Kurallara aykırı davranan ya da davrandığı sanılanan futbolcunun karşısına orta hakem dikilir.

Yardımcıların kararlarda etkisi olsa da, son sözü söyleyen, onlardır.

Onlar ki, “ormanların kralı” misali “sahanın kralı”dır.

Düdüğü “dütt!” diye çaldı mı, yaka cebinden ya da arka cebinden kartı, “cartt!” diye çıkartıp, kolunu havaya diktiğinde, verdiği poza, şapka çıkartılır!

Orta hakem, son sözü söylemiştir!.

Futbolcu, “sahte kâr” peşinde koşarsa, istediğini elde ederse...

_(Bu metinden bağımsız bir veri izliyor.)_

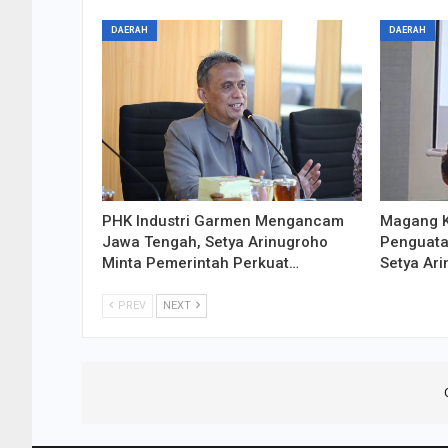
DAERAH
DAERAH
PHK Industri Garmen Mengancam
Magang K
Jawa Tengah, Setya Arinugroho
Penguata
Minta Pemerintah Perkuat…
Setya Ar
PREV
NEXT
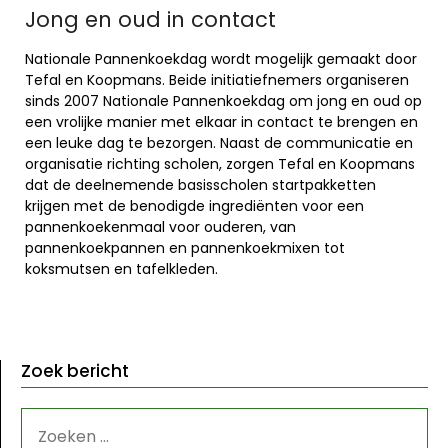
Jong en oud in contact
Nationale Pannenkoekdag wordt mogelijk gemaakt door
Tefal en Koopmans. Beide initiatiefnemers organiseren
sinds 2007 Nationale Pannenkoekdag om jong en oud op
een vrolijke manier met elkaar in contact te brengen en
een leuke dag te bezorgen. Naast de communicatie en
organisatie richting scholen, zorgen Tefal en Koopmans
dat de deelnemende basisscholen startpakketten
krijgen met de benodigde ingrediënten voor een
pannenkoekenmaal voor ouderen, van
pannenkoekpannen en pannenkoekmixen tot
koksmutsen en tafelkleden.
Zoek bericht
ZOEKEN
NAAR:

Suç, onun değil, hakemindir. Bu durumda, “Hakem de insandır” savunması, “sahte kâr”cılara cesaret verir.

Hakemin göremediği, o durumda göremez dendiğini, sağduyulu taraftar/ seyirci de görür, hakeme hak verirse, sorun yok!.

Maç bitti, işimiz bitti, geçmişe “mazi” derler, olan oldu, ben bir sonrakine bakarım denemez!.

*****

“Sahte kâr” elde edene, bu elde edişte bilerek ya da bilmeyerek yardımcı olan hakem/ler,  yıllar sonra, kimi eski futbolcuların, eski meslektaşlarıyla nasıl alay edercesine  konuştuklarından hiç alınmaz, bugünler için bir ders çıkartmazlar mı?

Futbol kamuoyu, hangi futbolcuların neler yaptığını, sonraki maçlarda da neler yapacağını çok iyi bilirler.

Bir hakemler bilmez!

Böyle demek, kolaycılık da olsa, aynı futbolcuların o “huy”larından vazgeçmemeleri, çoğu kez de ceza alma yerine ödüllendirilmeleri, bir gerçeğe parmak basmak olmuyor mu?

Ne yapmalı?

Yüzde bir kuşku/ olasılık da olsa, o futbolun lehine düdük çalmamak!..

Can yakan, canı yanan olmalı ki, kendine çekidüzen versin!

*****

“Yardım ve yataklık yapmak”, suç mu?

Ya, rakipten, aldanma/ aldatılmayla elde edilen puanlar?

Sadece puan mı?

Sahaya girenler, gelen cezalar...

Suçlu?

Cezası?

Beşiktaş'ın suçu ne?

Son söz:

Aldanan/ aldatılan değil gören olmak, “sahte kâr”ın yolunu kurutmak, başlıca görev olmalı!..
 


http://www.facebook.com/turgutcelik

https://twitter.com/#!/turgutcelik

turgutce@yandex.com

 
Toplam blog
: 2458
: 2418
Kayıt tarihi
: 10.11.08
 
 

24 Kasım 1944'te İspir'de doğdum. Ankara Kurtuluş Lisesi'ni, Dil ve Tarih - Coğrafya Fakültesi Tü..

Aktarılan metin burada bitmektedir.